ABOUT THIS EXERCISE:
Please set down each record exactly as it appears, but leave out any pictures.

Source records:

————

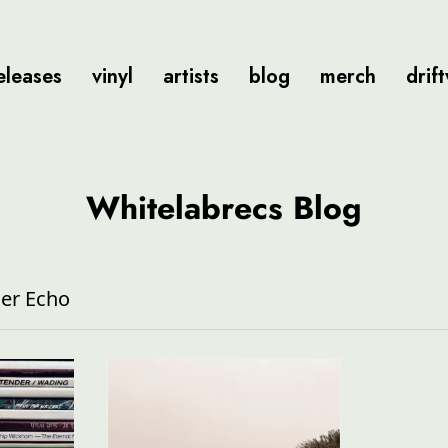
eleases
vinyl
artists
blog
merch
drif
Whitelabrecs Blog
er Echo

————

OUTPUT BELOW:
eleases
vinyl
artists
blog
merch
drif
Whitelabrecs Blog
er Echo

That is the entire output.